# whats it worth ?



## Flathead31coupe (Aug 26, 2009)

i have a chance to get a sears screamer 2 all original and working but little rusty, what is it worth,


----------



## balloontirecruiser (Aug 27, 2009)

If you can get it cheap or like it, go for it! Sears screamer's, while I don't know them too well, they tend to bring some really good money on eBay if they are carefully cleaned and in nice original shape. How bad is the rust? I think the going price of an original, real nice screamer is $350-600.


----------



## Flathead31coupe (Aug 27, 2009)

i will get some pics up soon as i pick it up, thanks


----------



## Flathead31coupe (Sep 3, 2009)

here is a few pics, just need an idea of what to pay... he has the front hub and spokes


----------



## imfastareyou (Sep 3, 2009)

thats a 68.  most of the hard to find bits are there.  kind of rusty though, not sure how nice it will clean up. I'd offer like $75 and go from there, unless you really want to restore it and keep it I'm not sure its worth more than $100-125 or so, if you want to part it you could get $200+ for parts I'd figure... and if you part it I want the pedals!


----------



## JLarkin (Sep 4, 2009)

Even if I had to have it, $75 would be my limit.  I know sellers don't care how much repairs cost but buyers do.  You have to be willing to walk away.


----------



## masonandrew (Sep 5, 2009)

I'd give $45 for the front fork set-up if you get it and part it.   Email  stevetitus@sbcglobal.net


----------



## Dan Jose (Nov 21, 2009)

Hi, If you get it and part out, how much would you want for the chaingaurd, handle bars and neck?

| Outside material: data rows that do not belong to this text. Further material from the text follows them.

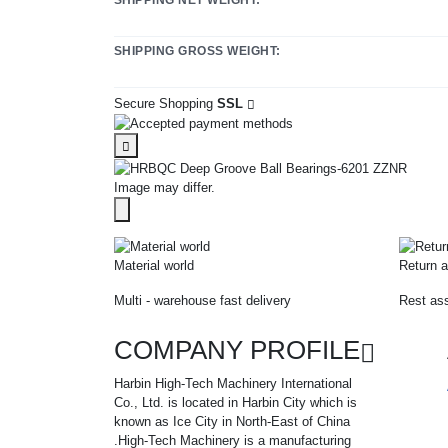
SHIPPING GROSS WEIGHT:
Secure Shopping
SSL
Image may differ.
Material world
Return a
Multi - warehouse fast delivery
Rest ass
COMPANY PROFILE
Harbin High-Tech Machinery International
Co., Ltd. is located in Harbin City which is
known as Ice City in North-East of China
.High-Tech Machinery is a manufacturing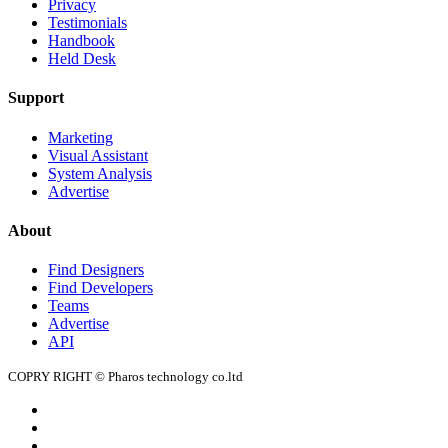
Privacy
Testimonials
Handbook
Held Desk
Support
Marketing
Visual Assistant
System Analysis
Advertise
About
Find Designers
Find Developers
Teams
Advertise
API
COPRY RIGHT © Pharos technology co.ltd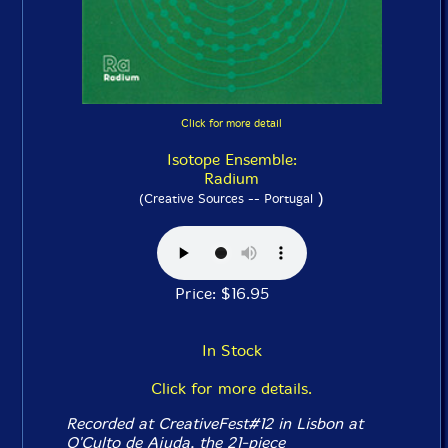
Click for more detail
Isotope Ensemble:
Radium
)
(Creative Sources -- Portugal
Price: $16.95
In Stock
Click for more details.
Recorded at CreativeFest#12 in Lisbon at
O'Culto de Ajuda, the 21-piece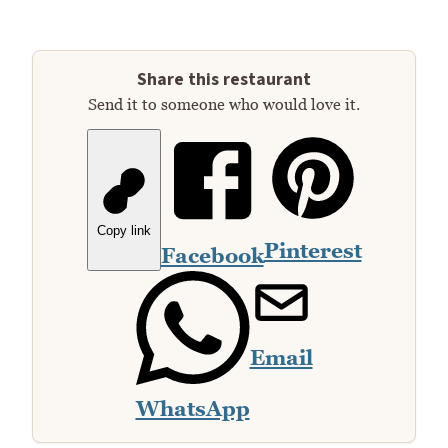
Share this restaurant
Send it to someone who would love it.
Copy link
Pinterest
Facebook
Email
WhatsApp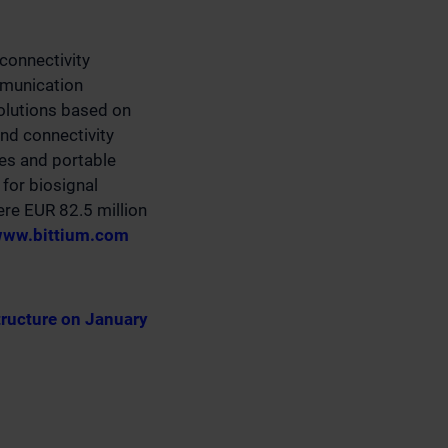
connectivity
mmunication
olutions based on
nd connectivity
ces and portable
for biosignal
ere EUR 82.5 million
ww.bittium.com
tructure on January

Thanks.
danjosefirststep@yahoo.com


----------



## azhearseguy (Dec 1, 2009)

I would be interested in the Pedals if you part it out..email me at murrayeliminator@yahoo.com. thanks.Eddie


----------



## walter branche (Dec 1, 2009)

*bar keepers friend*

there is a cleaner found in the dollar store ,home depot etc.. if you mixed it up with water ,and poured it on your bike ,let it sit for a bit, and then hose it off ,you will be amazed,, repeat and let the next application dry,, it drys into a polishing powder, lightly clean with a cloth and it will shine ,, in hard to reach areas wash off with water, the bar keepers friend is around 3 dollars and is packaged in different containers ,, walter branche,,


----------